Après bien longtemps la désillusion a commencé peu à peu. Vous ne m’aimiez pas. Je n’étais qu’un instrument à vos projets.

Si j’en avais douté encore, votre ultimatum d’hier, répété aujourd’hui, me l’aurait prouvé surabondamment. La coupe est pleine; elle a débordé. J’étais enchaîné ; mes liens sont tombés comme par enchantement.

— Vraiment!

— Et j’ai repris ma liberté pour toujours.

— C’est sans doute ce que vous disiez à madame?...

— Je puis vous dire... Mais non, je tairai l’objet de mon entretien avec madame, car votre cœur n’est pas à la hauteur d’un vrai dévouement.

— Il s’agit bien de dévouement vraiment. Parlez donc de complot, de trahison, de perfidie.

— Madame! fit Sara avec dignité.

— Ce n’est pas à vous que je m’adresse, madame, mais puisqu’il vous plaît de vous mêler aux débats, je vous demanderai s’il est noble et digne d’abandonner une cause de dévoument et de sacrifices pour aider à l’oppression.

— C’en est trop enfin, madame.

— Et c’est chez moi que vous osez...

— Vos propos sont injurieux surtout pour le galant homme que vous insultez avec moi.

— Répétez moi alors ce qu’il vous disait.

— Non, madame, ne parlez pas, fit Fernand.

— Et pourquoi?

— Je ne lui reconnais pas le droit de nous interroger.

— Mon silence pourrait être mal interprété par un esprit prévenu, n’ayant rien à me reprocher, je parlerai.

C’est en vain que je cherche ce qui a pu susciter dans l’esprit de Juliette ses injustes soupçons. Mais je lui pardonne ces pensées accusatrices et ses attaques. Il est si cruel d’être trahi surtout par ceux qui devraient nous aimer.
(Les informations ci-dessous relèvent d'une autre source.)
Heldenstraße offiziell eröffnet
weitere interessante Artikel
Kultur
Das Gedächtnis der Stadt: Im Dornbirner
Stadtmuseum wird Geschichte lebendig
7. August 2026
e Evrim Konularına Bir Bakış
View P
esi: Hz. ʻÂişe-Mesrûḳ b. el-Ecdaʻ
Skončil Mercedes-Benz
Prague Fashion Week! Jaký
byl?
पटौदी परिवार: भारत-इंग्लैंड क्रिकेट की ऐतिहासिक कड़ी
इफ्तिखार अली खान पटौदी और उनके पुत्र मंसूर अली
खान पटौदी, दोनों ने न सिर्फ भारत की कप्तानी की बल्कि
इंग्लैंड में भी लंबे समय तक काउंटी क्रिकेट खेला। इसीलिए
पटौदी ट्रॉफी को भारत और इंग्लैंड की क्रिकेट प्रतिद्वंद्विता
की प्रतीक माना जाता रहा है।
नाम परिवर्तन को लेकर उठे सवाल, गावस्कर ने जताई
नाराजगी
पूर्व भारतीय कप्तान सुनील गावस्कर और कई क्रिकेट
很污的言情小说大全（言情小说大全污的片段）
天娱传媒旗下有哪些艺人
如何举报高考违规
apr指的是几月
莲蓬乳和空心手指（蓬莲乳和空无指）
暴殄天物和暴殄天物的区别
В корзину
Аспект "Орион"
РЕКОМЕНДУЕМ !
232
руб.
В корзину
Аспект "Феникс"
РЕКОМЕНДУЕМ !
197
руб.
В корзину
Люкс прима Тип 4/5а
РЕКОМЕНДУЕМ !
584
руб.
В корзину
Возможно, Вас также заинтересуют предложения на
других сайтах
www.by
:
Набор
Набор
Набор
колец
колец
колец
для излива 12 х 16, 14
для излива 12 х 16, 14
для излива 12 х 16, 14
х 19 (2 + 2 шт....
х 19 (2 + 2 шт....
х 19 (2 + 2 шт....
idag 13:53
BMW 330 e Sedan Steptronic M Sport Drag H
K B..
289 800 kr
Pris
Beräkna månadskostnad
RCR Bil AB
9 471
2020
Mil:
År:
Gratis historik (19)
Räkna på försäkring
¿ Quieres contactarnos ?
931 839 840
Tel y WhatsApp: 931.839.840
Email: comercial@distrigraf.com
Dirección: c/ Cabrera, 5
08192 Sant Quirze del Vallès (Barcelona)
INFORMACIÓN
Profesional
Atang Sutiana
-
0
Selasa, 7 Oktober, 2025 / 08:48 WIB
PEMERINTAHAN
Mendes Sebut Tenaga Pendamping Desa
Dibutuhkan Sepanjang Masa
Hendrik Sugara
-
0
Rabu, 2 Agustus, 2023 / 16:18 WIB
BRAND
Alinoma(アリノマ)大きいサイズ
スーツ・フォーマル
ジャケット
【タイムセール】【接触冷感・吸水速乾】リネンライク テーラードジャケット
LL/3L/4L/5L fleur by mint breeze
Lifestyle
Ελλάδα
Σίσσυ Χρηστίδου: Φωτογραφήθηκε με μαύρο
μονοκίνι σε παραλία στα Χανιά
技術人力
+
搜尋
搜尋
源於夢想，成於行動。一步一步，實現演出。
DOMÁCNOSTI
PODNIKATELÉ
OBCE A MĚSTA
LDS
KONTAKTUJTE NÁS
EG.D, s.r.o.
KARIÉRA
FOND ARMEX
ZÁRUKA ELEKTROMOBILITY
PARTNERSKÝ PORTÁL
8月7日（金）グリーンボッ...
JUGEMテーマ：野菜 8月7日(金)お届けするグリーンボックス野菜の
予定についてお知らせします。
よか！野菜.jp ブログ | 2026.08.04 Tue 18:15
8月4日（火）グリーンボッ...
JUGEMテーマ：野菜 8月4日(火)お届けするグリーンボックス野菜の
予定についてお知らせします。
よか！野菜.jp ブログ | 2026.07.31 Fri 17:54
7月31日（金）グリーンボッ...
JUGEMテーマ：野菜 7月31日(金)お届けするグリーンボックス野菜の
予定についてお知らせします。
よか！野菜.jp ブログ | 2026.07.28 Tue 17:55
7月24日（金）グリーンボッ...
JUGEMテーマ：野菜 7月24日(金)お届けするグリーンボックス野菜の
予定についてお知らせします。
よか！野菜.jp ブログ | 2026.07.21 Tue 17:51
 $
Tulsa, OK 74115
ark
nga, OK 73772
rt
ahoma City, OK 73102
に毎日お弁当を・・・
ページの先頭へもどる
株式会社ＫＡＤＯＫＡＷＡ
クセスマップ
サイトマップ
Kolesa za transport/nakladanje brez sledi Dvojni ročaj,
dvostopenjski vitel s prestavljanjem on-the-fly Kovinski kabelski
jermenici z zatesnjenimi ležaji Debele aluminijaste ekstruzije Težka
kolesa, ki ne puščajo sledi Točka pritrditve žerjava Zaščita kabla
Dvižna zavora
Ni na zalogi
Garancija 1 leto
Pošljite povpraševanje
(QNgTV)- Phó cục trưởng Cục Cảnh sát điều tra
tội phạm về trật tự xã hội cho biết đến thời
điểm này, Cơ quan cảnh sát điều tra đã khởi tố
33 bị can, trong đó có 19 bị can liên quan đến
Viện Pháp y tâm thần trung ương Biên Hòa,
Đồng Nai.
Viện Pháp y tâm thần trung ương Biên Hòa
Je ne le sais que trop, moi, qui ne connaîtrai jamais d’autres ardeurs que celles du bûcher.

— Celles du bûcher où vous voulez sans doute faire monter les promotrices de liberté.

— Vous le voyez, madame, dit Fernand, elle ne peut même pas vous comprendre. Sous le dévouement humanitaire, cette femme cache son orgueil, son égoïsme, sa méchanceté.

Quoiqu’il arrive, madame, souvenez-vous que Fernand n’oublie jamais ses promesses.

Il salua Sara avec respect et jetta sur Juliette un long regard où se lisait plus de tristesse encore que de mépris.

— L’aurais-je accusé injustement? se demandait Juliette.

— Généreux jeune homme, se disait Sara. Mais parviendra-t-il à me sauver. O le bûcher! le bûcher!